» **Assignment**: Using the entries below, copy out all lines where "Chapelle" is found.

+++

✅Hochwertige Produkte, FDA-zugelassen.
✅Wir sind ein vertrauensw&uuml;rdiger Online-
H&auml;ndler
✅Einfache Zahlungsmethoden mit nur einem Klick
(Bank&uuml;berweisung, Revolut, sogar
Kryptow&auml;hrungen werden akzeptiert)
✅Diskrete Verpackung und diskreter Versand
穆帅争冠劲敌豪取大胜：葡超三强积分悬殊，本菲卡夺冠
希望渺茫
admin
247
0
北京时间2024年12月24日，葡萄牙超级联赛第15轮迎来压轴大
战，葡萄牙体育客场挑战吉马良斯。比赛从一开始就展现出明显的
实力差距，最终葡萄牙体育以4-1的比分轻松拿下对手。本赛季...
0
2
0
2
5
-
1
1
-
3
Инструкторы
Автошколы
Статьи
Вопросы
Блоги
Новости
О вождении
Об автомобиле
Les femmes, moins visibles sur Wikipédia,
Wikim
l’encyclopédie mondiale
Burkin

+++

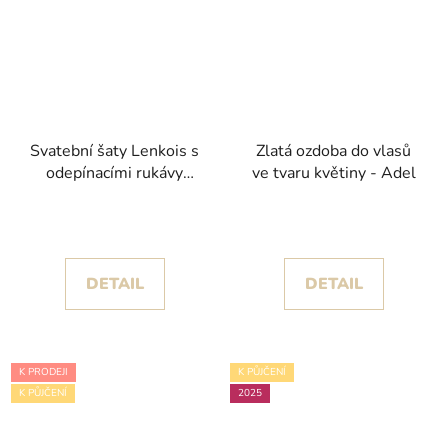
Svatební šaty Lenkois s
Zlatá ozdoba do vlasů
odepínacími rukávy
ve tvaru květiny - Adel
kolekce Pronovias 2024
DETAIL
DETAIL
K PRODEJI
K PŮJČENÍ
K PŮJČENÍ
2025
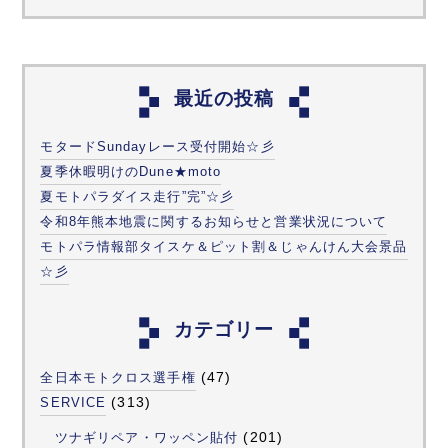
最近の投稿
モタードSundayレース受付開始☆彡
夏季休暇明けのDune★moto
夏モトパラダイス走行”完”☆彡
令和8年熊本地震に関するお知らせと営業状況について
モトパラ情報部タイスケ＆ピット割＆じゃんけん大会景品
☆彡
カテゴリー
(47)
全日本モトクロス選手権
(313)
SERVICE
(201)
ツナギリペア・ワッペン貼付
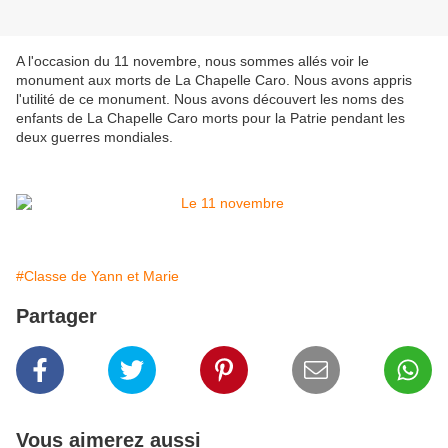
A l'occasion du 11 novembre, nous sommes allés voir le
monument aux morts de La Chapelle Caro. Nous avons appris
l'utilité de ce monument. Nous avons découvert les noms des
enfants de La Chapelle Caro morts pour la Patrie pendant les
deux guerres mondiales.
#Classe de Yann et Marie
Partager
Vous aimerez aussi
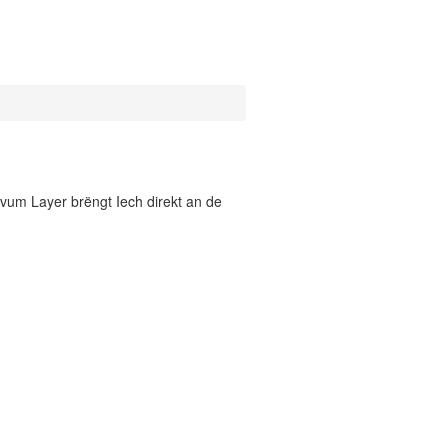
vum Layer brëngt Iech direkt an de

+++

» **Solution for this exercise**:
monument aux morts de La Chapelle Caro. Nous avons appris
enfants de La Chapelle Caro morts pour la Patrie pendant les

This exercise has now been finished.